-------- Source data
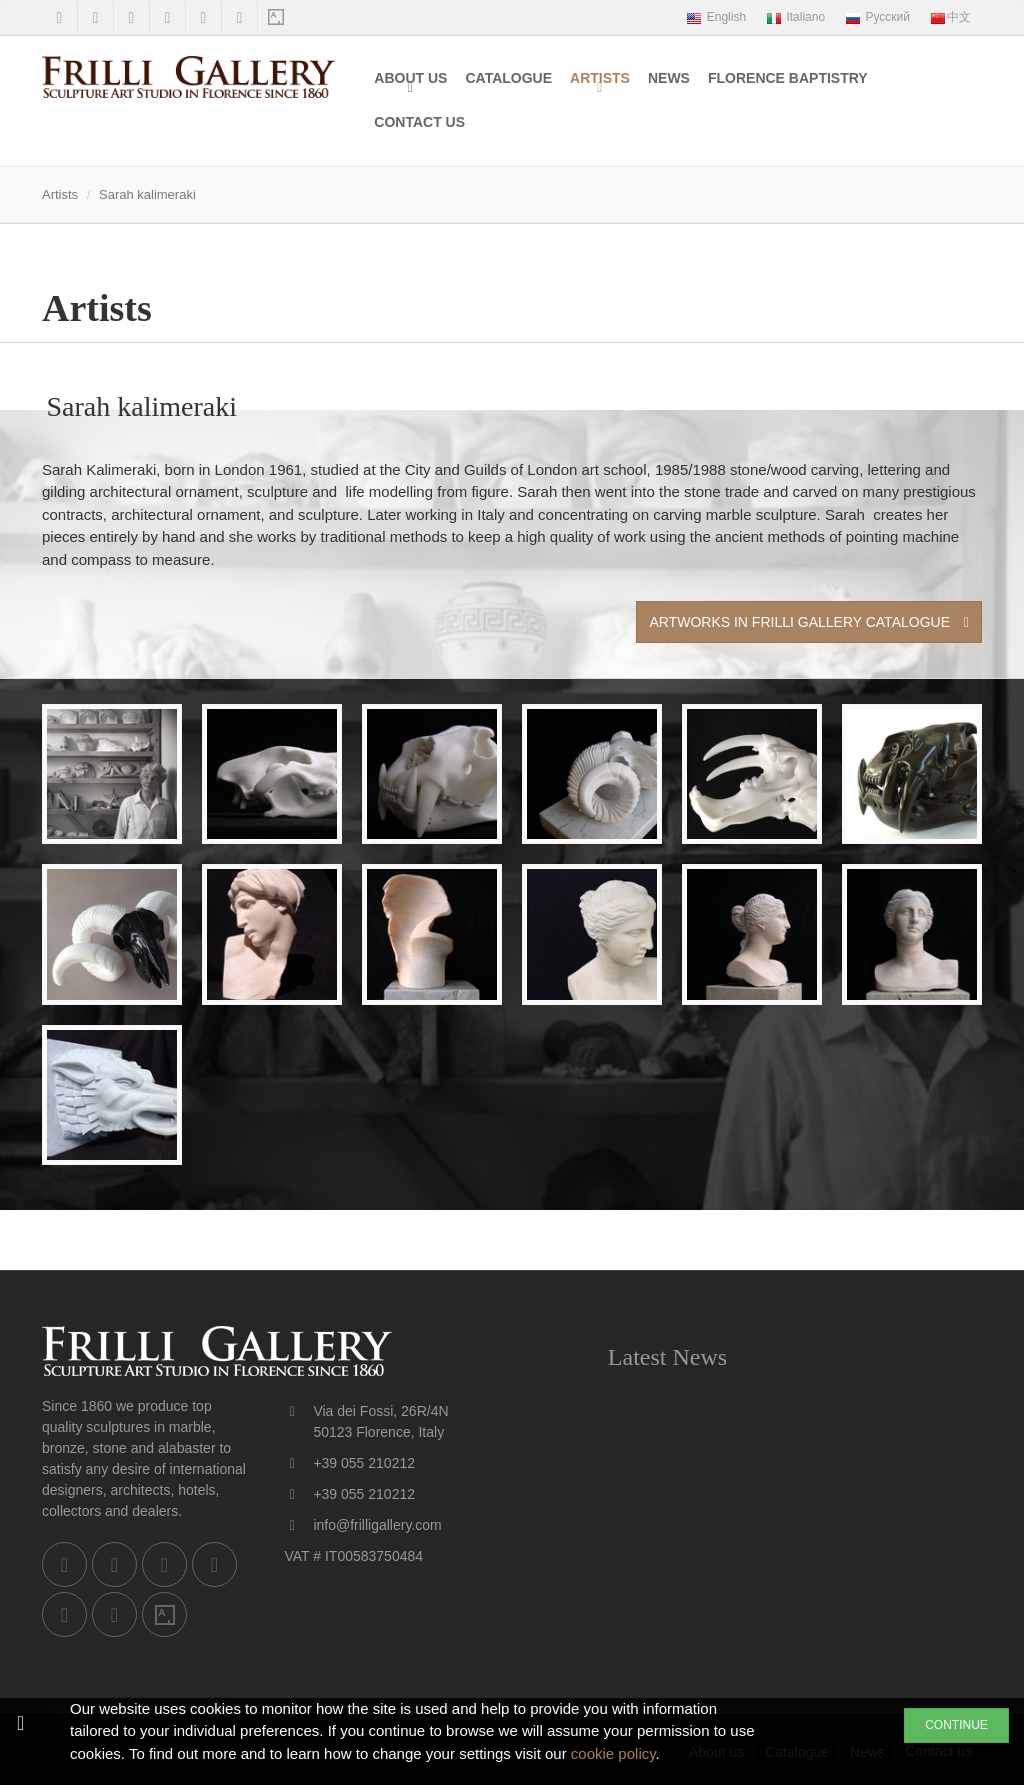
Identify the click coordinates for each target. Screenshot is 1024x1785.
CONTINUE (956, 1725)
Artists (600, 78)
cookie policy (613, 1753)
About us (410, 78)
----------------
-------- Source data
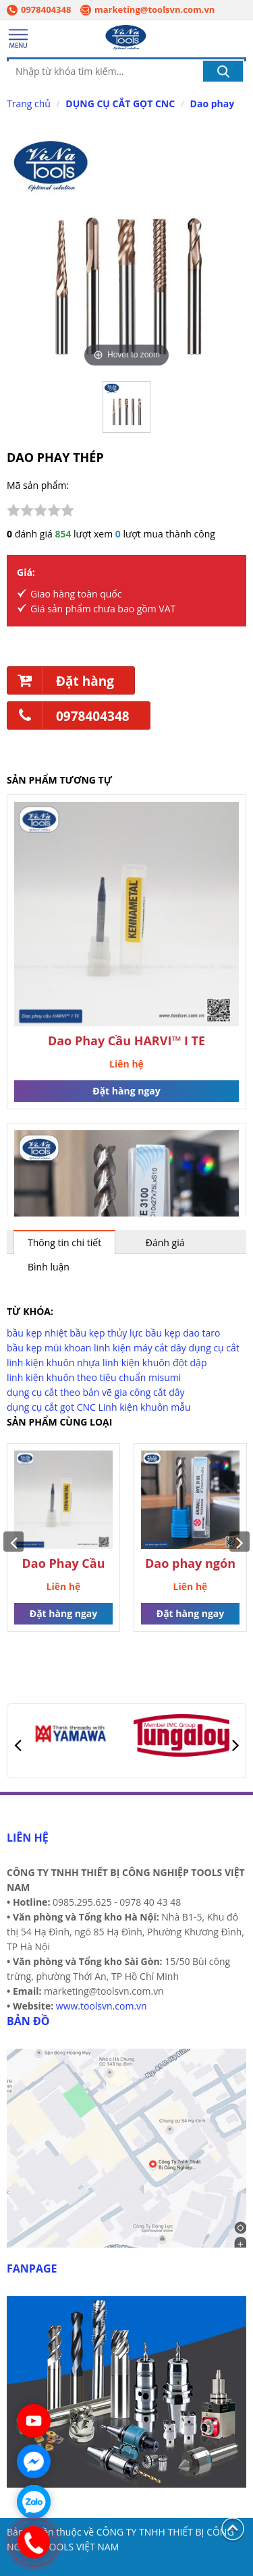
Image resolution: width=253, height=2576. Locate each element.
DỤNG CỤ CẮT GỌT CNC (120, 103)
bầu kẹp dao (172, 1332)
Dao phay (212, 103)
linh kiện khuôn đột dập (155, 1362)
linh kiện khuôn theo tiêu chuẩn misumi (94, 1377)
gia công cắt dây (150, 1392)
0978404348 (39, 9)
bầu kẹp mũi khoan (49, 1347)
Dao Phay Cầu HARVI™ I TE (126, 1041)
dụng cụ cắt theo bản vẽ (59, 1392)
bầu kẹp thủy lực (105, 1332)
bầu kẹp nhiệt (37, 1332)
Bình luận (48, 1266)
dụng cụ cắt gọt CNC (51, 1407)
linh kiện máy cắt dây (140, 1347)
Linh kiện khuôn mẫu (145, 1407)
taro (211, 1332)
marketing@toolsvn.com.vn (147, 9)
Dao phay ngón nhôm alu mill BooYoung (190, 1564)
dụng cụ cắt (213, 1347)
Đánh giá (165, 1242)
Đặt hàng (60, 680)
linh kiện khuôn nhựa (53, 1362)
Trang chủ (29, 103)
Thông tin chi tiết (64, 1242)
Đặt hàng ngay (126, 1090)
----------------
> _Exercise details_: From the data above, reproduce word for word the lines running from the line with "bầu kẹp nhiệt (37, 1332)" to the line with "Trang chủ (29, 103)", ends included.

> _Completed exercise_:
bầu kẹp nhiệt (37, 1332)
Bình luận (48, 1266)
dụng cụ cắt gọt CNC (51, 1407)
linh kiện máy cắt dây (140, 1347)
Linh kiện khuôn mẫu (145, 1407)
taro (211, 1332)
marketing@toolsvn.com.vn (147, 9)
Dao phay ngón nhôm alu mill BooYoung (190, 1564)
dụng cụ cắt (213, 1347)
Đánh giá (165, 1242)
Đặt hàng (60, 680)
linh kiện khuôn nhựa (53, 1362)
Trang chủ (29, 103)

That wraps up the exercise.